> **Work order**
In the records below, work out how many lines hold the word "Types". Report the number alone.

> **Input records**
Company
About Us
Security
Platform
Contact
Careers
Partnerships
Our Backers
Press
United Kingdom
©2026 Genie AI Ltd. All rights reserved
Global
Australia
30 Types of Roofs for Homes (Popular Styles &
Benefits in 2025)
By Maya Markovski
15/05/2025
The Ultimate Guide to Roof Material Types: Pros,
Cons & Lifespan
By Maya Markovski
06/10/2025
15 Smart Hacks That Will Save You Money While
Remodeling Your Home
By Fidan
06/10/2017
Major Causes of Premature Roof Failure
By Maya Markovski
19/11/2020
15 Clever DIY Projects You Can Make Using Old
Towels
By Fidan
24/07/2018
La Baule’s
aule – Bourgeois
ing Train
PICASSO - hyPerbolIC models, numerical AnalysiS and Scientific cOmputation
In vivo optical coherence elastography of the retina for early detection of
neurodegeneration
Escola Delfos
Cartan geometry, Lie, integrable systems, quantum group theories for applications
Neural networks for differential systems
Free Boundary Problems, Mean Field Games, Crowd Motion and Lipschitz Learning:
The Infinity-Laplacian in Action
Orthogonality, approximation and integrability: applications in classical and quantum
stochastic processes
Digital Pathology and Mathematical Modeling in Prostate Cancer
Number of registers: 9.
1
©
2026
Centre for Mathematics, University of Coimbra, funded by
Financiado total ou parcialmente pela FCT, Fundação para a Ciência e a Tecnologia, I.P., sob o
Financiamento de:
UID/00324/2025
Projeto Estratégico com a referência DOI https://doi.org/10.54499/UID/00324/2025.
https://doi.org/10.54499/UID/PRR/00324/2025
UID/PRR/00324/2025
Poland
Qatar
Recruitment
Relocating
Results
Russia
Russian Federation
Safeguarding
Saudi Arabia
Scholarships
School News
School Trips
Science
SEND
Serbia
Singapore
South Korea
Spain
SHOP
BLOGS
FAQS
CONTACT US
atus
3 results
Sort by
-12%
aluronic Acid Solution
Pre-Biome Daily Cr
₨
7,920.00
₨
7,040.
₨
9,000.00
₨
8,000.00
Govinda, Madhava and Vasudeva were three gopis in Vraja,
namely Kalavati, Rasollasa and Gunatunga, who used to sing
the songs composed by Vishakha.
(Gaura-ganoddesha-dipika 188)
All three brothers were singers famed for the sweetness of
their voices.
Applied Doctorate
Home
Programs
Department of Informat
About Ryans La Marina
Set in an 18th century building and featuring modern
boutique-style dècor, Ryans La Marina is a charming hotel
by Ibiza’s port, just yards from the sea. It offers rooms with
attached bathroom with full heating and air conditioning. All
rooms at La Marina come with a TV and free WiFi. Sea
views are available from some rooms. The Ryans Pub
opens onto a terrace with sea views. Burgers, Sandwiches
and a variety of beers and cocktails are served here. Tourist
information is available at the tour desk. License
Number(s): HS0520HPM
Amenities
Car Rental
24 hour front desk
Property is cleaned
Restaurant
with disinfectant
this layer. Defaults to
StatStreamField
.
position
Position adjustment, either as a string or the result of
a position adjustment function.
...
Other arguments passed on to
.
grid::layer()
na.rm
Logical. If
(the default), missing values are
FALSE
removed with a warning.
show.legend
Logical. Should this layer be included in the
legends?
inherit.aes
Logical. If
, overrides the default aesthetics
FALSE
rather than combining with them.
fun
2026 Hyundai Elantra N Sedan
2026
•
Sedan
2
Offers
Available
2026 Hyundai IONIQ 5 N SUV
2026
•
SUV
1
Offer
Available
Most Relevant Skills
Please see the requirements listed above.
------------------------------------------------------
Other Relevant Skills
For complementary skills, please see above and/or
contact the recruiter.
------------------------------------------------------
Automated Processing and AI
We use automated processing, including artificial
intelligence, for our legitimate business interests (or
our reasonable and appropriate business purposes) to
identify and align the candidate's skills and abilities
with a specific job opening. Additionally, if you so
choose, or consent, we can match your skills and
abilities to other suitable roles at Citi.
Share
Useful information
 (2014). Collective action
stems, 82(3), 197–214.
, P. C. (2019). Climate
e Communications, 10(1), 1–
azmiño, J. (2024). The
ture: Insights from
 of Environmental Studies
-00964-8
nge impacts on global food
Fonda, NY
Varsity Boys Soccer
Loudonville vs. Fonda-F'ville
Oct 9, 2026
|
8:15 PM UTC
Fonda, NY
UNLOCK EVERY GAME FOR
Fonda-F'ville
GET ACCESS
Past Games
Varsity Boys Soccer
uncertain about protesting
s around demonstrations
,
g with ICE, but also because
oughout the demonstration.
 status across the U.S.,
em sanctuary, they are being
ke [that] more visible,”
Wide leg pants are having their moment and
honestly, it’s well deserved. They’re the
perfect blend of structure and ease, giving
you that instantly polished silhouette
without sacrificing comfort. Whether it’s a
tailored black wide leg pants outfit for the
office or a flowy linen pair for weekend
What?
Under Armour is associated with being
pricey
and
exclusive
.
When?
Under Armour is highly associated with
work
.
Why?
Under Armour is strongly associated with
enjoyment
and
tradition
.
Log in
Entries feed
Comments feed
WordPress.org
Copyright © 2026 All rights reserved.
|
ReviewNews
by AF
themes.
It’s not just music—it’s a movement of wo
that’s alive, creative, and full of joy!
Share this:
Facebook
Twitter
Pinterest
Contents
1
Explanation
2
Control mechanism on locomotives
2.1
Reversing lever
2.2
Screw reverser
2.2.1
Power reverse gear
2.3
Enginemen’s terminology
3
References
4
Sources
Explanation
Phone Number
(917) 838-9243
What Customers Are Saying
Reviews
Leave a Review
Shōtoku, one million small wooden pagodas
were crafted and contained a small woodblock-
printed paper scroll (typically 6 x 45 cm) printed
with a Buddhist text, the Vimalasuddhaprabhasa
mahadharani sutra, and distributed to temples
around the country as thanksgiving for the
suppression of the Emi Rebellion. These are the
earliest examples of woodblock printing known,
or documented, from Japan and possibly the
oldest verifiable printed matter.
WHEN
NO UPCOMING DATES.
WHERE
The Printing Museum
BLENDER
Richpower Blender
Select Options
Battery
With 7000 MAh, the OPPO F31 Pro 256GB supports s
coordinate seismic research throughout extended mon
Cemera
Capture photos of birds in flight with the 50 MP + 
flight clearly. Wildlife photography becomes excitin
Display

> **Result for this exercise**
2